Peindre au tableau noir
Allez me faire une peinture au tableau noir ! C’est l’ordre qu’aurait pu donner un maître d’école fou, ordre auquel Michel Herreria a choisi d’obéir. Le peintre se sert donc d’une craie blanche, un outil ultra-simple aux prises avec l’ultra-savant de la peinture. Un peintre a besoin de se poser un handicap majeur qu’il surmonte en créant sa technique picturale, révolutionnaire si possible. Celle d’Herreria commence à la paralysie du gosse devant l’intimidant tableau de classe, dont les formats de ses peintures sur papier reprennent les énormes dimensions. La matrice de ces pièces paraît être la trouille de manquer de questions, face aux multiples univers mieux-disants qui composent l’actuel meilleur des mondes.
À un être de parole tel que l’homme, la peinture qui lui correspond, — une contemporaine et rivale puissance de dire.
Dire autrement, avec des couleurs qui préservent leur qualité salissante, la capacité de maculer, du meilleur usage pour souiller des habitudes. Discourir, mais dans la langue indiciblement mélancolique des graffitis, toujours ultimes. Il y a là comme un Art Brut à la hussarde, comme un Philip Guston soluble dans Honoré Daumier, et tout autant du Francis Bacon géomètre chez Alfred Jarry. Le style adéquat pour afficher le pathologique à sa véritable échelle : le hors d’échelle.
C’est une grande tradition cruelle qui se remet à la peinture, au formidable discours que sait tenir la peinture, lequel épouvante et réserve la joie de rire.
Hugo Lacroix
Painting at the blackboard
Do me a painting on the blackboard ! This is the kind of order a mad teacher might give, but it’s one that the painter Michel Herreria chose to obey. He took up a stick of white chalk, an ultra-simple instrument getting to grips with the ultra-sophistication of painting. A painter needs to set himself a major obstacle which he overcomes in the course of developing his pictorial technique – revolutionary, if possible.

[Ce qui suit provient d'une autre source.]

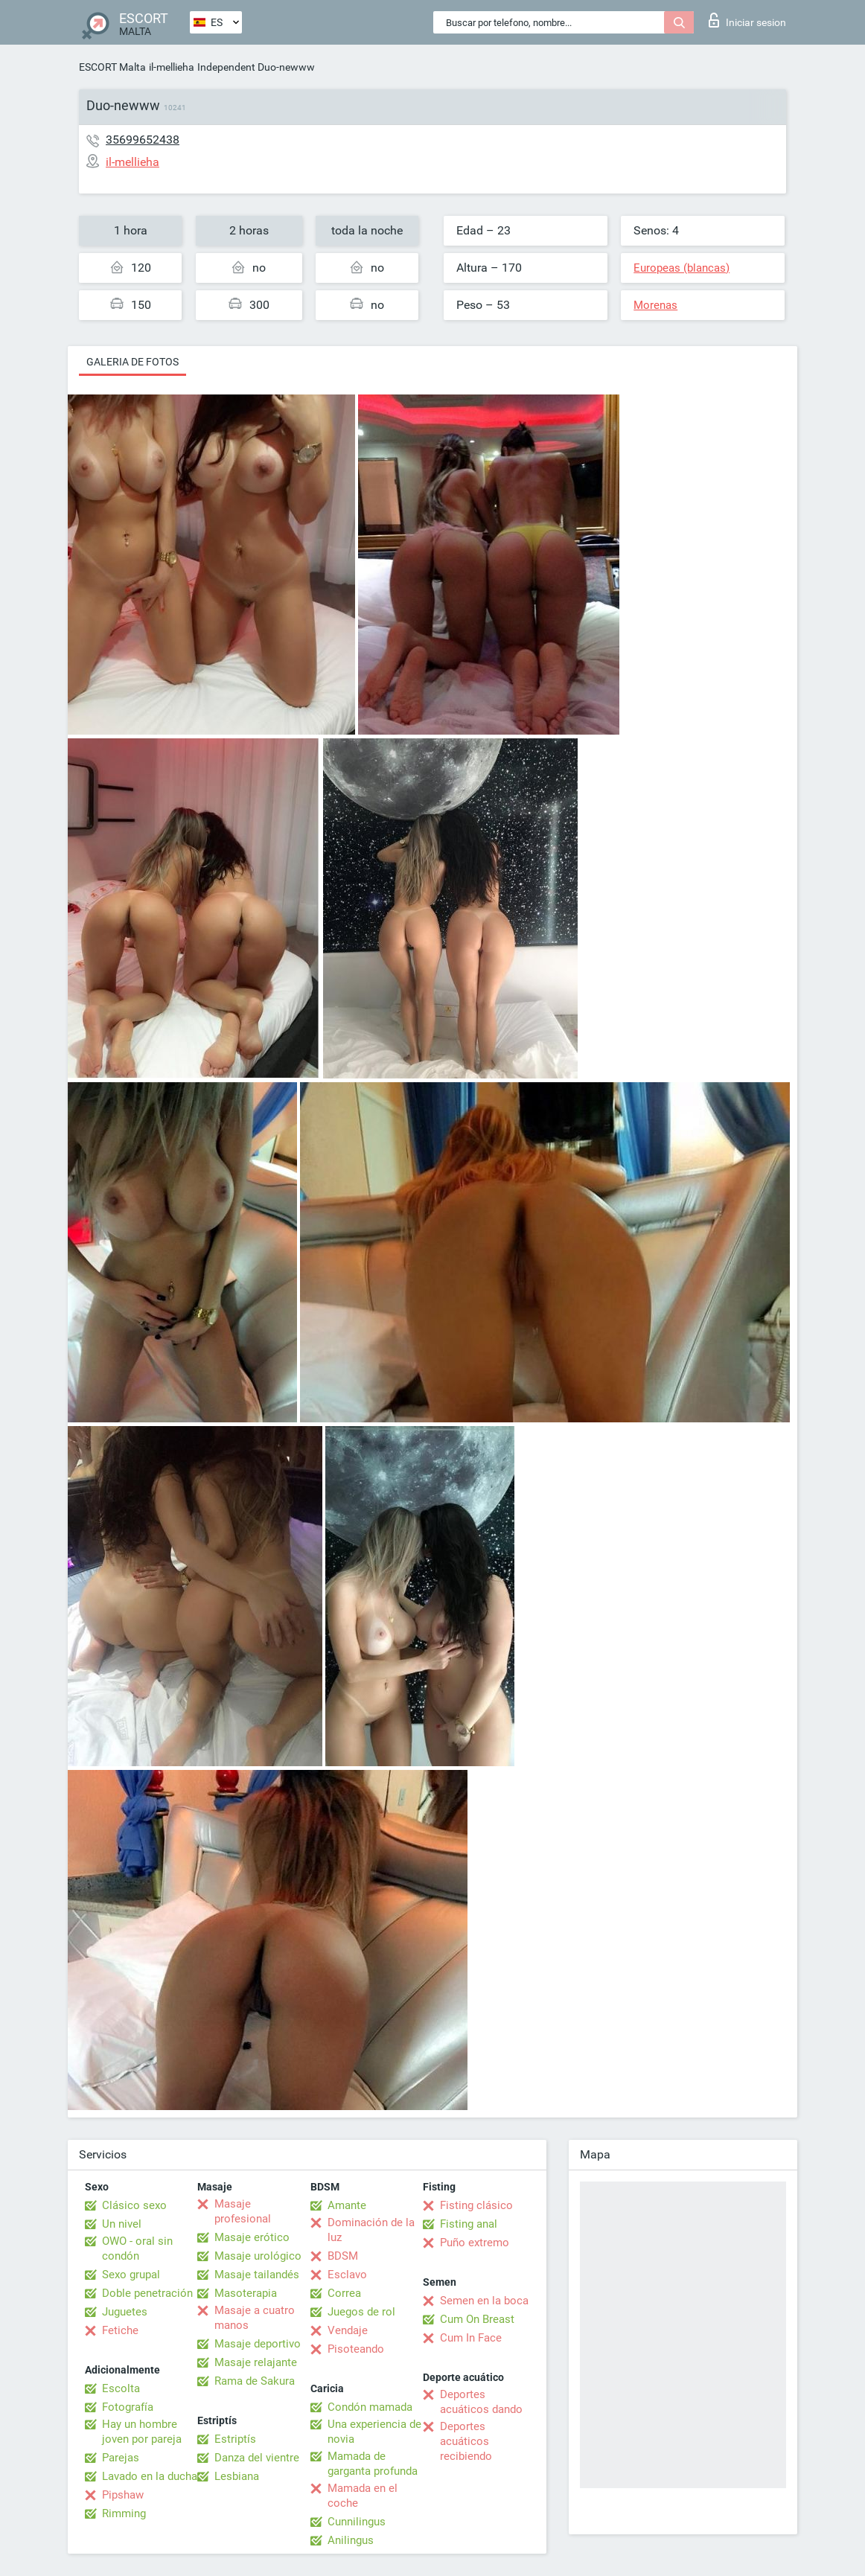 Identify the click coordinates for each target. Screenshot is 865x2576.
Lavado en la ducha (149, 2476)
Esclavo (347, 2274)
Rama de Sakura (254, 2381)
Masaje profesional (242, 2211)
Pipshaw (123, 2495)
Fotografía (127, 2407)
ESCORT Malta (112, 67)
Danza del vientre (256, 2457)
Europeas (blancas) (681, 268)
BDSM (343, 2256)
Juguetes (124, 2311)
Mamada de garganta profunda (373, 2463)
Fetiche (120, 2330)
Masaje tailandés (256, 2274)
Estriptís (235, 2439)
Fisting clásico (476, 2205)
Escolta (121, 2388)
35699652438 (142, 139)
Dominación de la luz (371, 2230)
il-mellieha (171, 67)
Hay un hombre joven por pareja (142, 2431)
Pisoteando (356, 2349)
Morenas (655, 305)
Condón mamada (370, 2407)
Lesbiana (236, 2476)
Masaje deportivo (257, 2343)
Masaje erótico (252, 2237)
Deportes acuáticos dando (481, 2402)
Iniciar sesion (747, 20)
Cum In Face (471, 2338)
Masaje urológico (257, 2256)
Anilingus (351, 2540)
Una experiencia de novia (374, 2431)
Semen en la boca (484, 2300)
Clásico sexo (134, 2205)
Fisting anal (468, 2224)
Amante (347, 2205)
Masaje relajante (255, 2362)
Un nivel (121, 2224)
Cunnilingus (357, 2521)
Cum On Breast (477, 2319)
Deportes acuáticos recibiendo (466, 2441)
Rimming (124, 2513)
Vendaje (348, 2330)
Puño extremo (474, 2242)
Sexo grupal (131, 2274)
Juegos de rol (361, 2311)
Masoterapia (245, 2293)
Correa (344, 2293)
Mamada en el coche (363, 2495)
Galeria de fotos (132, 362)
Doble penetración (147, 2293)
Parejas (120, 2457)
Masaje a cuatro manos (254, 2318)
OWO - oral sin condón (137, 2248) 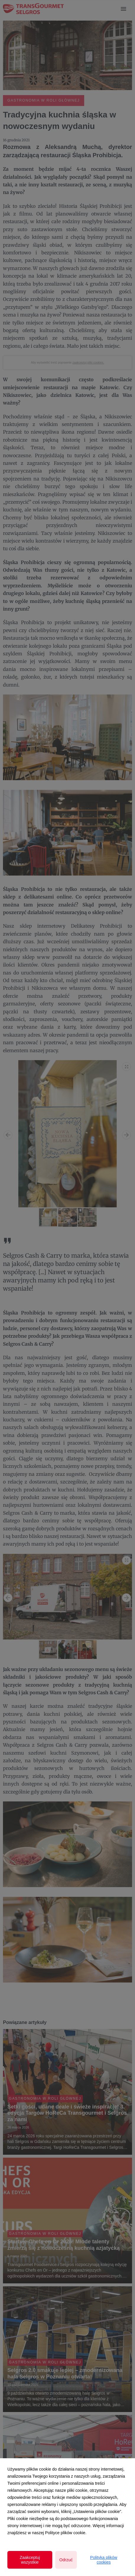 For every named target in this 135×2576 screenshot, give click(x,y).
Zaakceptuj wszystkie (30, 2560)
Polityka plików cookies (103, 2560)
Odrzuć (66, 2559) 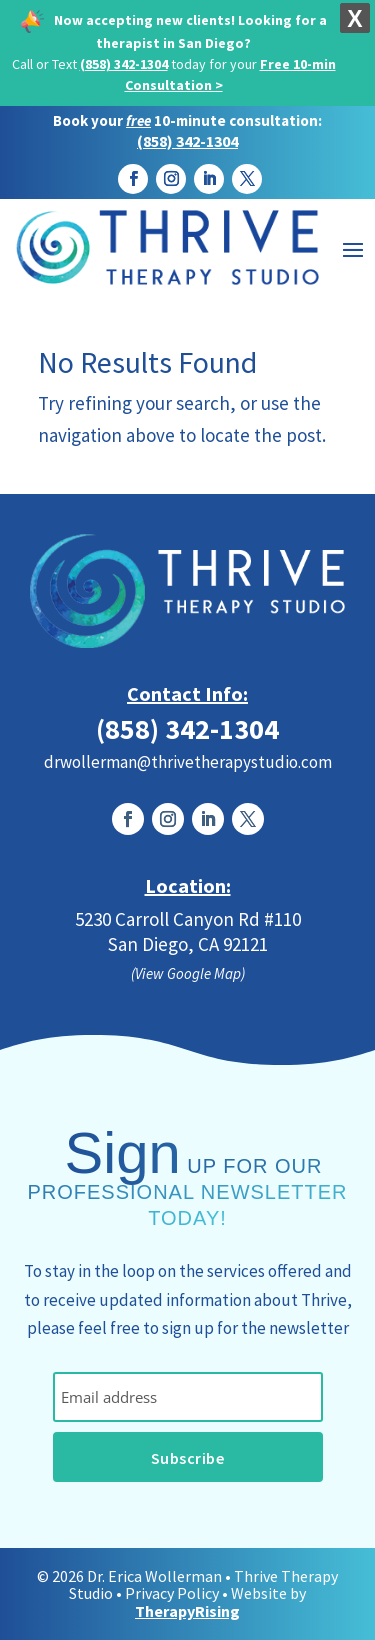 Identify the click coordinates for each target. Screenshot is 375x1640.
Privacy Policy (172, 1593)
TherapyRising (187, 1611)
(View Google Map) (188, 973)
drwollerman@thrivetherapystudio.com (188, 762)
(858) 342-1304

That of Herreria began with a young kid paralysed in front of the intimidating blackboard, whose dimensions are reproduced in his paintings on paper. The matrix of these pieces would seem to be a fear of lacking questions, faced with the multiple higher-bidding universes that make up the current best of all possible worlds.
To beings of words, such as people, there is the corresponding type of painting – a contemporary, rival power of saying.
To say, otherwise, with colours that conserve their staining quality : a tendency to make splotches ; the best for sullying habits. Holding forth, but in the inexpressibly melancholic language of graffiti, always ultimate. It’s something like a rough and ready form of outsider art. Like a certain Philip Guston, soluble in Honoré Daumier ; or equally, Francis Bacon, a surveyor of Alfred Jarry. A suitable style for displaying the veritable scale of the pathological : the off-scale.
It’s a great, cruel tradition that reverts to painting, with the formidable discourse in which painting can engage ; which horrifies, and reserves the joy of laughter.